───── Data shown

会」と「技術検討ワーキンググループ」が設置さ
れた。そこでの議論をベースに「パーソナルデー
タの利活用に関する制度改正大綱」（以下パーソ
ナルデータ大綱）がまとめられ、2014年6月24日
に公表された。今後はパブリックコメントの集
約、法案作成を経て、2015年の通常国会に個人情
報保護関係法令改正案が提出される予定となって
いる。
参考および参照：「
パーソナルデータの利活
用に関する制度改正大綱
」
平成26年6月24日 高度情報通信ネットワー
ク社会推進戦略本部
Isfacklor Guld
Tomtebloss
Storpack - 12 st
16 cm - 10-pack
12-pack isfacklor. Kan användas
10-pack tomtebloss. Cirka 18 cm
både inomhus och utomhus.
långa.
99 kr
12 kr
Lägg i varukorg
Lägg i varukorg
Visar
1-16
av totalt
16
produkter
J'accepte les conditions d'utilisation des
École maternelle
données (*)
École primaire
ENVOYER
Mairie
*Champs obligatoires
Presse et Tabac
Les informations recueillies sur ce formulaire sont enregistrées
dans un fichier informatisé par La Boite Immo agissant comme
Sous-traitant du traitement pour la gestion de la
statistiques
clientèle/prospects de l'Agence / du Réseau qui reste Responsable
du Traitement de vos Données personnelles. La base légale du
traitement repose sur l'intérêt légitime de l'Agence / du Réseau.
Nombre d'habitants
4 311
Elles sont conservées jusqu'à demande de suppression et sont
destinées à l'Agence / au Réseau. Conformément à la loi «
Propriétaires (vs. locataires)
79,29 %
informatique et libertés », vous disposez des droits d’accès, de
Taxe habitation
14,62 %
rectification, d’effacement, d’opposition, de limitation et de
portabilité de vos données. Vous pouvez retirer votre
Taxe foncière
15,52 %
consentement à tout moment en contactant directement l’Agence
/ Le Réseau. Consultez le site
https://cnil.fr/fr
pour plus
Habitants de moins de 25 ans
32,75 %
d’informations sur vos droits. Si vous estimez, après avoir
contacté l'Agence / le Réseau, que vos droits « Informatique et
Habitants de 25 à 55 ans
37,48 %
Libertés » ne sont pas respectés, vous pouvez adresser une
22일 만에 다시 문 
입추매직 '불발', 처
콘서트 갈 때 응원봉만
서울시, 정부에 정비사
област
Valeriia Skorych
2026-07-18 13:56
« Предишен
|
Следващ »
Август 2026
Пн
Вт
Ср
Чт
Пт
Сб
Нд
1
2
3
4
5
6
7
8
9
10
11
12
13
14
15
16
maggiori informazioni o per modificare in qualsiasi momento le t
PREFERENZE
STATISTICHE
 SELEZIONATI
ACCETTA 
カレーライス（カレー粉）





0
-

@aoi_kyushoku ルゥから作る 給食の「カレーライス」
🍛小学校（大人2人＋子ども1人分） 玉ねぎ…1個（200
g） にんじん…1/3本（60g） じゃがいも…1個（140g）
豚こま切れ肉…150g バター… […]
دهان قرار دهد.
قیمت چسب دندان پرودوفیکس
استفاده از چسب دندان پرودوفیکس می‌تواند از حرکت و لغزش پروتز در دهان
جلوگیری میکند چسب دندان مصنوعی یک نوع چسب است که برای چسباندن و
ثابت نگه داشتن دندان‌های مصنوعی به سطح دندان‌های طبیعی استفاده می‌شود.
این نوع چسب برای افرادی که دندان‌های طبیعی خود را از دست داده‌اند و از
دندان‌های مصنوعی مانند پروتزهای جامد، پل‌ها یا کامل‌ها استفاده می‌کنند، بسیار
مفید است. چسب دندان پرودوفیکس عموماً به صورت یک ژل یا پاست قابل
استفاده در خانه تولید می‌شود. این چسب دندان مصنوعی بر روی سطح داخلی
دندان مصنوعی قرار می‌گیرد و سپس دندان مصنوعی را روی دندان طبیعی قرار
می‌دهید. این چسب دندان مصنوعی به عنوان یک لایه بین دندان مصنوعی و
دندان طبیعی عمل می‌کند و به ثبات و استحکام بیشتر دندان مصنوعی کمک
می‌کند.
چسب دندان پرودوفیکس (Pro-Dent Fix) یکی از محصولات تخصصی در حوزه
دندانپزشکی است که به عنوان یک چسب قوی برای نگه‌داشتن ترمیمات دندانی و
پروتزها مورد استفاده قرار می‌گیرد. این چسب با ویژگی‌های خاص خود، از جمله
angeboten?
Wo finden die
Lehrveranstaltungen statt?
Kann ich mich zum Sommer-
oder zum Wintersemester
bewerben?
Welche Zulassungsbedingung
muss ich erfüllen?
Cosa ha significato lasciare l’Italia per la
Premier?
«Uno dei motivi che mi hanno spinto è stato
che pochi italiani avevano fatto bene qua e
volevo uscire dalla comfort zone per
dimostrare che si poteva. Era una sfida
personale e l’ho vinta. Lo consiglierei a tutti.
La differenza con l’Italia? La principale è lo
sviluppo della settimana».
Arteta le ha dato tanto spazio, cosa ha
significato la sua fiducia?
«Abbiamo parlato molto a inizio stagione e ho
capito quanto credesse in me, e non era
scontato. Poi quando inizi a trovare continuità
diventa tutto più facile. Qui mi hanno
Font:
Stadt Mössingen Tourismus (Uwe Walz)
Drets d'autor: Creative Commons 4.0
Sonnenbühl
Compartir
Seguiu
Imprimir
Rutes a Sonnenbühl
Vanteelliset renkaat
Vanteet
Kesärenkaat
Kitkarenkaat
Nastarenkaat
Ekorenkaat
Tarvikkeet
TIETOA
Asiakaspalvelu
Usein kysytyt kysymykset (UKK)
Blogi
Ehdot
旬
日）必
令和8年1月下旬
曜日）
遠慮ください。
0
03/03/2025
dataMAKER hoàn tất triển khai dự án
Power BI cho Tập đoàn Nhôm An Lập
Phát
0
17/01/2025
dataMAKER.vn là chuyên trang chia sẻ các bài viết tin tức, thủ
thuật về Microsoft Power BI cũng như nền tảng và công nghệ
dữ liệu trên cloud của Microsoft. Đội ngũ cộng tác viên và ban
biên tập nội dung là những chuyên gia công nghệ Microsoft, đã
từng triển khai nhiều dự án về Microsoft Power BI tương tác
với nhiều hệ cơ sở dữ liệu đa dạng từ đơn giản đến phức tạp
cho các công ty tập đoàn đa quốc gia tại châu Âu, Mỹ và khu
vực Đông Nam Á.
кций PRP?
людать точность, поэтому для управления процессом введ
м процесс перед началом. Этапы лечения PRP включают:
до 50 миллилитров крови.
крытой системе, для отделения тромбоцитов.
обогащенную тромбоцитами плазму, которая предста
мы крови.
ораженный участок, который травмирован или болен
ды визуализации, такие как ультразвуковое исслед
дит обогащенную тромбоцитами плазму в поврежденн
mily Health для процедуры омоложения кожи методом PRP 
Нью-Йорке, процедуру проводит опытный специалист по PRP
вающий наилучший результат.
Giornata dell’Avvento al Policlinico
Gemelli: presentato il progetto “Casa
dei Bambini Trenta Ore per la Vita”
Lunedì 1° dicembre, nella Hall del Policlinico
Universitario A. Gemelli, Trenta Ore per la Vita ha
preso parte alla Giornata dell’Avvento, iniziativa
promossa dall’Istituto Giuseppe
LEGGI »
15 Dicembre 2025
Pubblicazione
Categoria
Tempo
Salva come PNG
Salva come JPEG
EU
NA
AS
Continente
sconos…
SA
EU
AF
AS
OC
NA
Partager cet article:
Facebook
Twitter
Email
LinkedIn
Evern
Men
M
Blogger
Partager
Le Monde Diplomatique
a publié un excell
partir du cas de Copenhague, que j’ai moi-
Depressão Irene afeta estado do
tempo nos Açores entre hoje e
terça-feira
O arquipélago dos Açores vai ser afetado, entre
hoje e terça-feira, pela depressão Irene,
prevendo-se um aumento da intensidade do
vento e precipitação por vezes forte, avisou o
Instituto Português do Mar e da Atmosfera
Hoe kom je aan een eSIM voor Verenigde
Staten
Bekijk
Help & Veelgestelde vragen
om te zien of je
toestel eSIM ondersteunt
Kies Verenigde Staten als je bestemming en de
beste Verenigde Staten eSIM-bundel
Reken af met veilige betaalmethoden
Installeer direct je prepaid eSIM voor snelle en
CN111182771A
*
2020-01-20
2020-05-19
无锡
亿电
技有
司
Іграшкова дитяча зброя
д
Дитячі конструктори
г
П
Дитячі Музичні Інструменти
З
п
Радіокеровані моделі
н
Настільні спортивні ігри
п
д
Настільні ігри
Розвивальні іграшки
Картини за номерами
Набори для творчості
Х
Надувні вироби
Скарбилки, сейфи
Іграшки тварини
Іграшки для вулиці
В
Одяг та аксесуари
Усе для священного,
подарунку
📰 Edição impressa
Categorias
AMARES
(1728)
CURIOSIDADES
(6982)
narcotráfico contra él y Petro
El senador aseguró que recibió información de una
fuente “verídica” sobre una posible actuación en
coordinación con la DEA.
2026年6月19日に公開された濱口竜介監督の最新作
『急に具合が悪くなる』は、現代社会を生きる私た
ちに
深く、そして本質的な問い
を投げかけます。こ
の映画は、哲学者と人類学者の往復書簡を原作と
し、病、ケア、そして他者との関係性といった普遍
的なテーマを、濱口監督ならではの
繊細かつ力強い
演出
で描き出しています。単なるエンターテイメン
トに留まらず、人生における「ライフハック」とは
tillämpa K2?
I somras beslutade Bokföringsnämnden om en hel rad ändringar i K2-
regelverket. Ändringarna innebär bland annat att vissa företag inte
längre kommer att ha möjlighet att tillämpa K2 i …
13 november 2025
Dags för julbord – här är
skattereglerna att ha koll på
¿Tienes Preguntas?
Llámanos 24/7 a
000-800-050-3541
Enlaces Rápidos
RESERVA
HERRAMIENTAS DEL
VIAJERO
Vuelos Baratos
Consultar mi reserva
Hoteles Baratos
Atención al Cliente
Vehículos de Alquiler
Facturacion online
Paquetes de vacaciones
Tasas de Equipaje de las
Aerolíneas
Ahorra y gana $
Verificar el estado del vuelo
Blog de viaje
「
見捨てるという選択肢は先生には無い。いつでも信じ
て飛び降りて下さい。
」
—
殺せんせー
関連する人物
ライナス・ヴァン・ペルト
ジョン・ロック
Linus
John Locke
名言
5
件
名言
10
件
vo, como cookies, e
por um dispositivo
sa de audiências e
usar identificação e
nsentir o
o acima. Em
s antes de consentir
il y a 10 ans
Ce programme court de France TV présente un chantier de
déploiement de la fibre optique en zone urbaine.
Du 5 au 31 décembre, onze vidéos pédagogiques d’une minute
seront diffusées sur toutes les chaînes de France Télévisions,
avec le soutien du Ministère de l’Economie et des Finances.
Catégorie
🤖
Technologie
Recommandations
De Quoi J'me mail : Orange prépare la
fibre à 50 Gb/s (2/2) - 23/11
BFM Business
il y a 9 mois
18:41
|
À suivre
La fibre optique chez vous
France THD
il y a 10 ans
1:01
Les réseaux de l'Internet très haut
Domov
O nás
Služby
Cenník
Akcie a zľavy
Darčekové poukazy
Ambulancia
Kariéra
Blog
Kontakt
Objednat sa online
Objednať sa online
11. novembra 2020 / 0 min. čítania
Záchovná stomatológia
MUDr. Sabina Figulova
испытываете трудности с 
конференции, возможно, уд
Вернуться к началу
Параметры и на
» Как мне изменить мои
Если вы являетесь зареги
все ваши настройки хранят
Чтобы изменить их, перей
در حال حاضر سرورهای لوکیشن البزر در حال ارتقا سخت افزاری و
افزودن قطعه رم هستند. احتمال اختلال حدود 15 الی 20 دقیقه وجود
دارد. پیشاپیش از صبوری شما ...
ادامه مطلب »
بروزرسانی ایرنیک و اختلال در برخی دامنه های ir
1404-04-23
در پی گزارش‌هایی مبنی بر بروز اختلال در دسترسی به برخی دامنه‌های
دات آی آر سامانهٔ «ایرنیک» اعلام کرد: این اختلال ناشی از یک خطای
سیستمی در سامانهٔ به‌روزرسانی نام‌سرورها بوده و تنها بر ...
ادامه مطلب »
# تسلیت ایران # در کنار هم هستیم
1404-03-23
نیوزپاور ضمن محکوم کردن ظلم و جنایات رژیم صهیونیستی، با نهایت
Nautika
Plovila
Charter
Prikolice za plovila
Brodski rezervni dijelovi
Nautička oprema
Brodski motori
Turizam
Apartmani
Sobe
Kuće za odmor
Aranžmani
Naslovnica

──────────

**Problem requirements:**
Where a line of the data above includes "voor", copy that line.

**Solution for this exercise:**
Hoe kom je aan een eSIM voor Verenigde
Installeer direct je prepaid eSIM voor snelle en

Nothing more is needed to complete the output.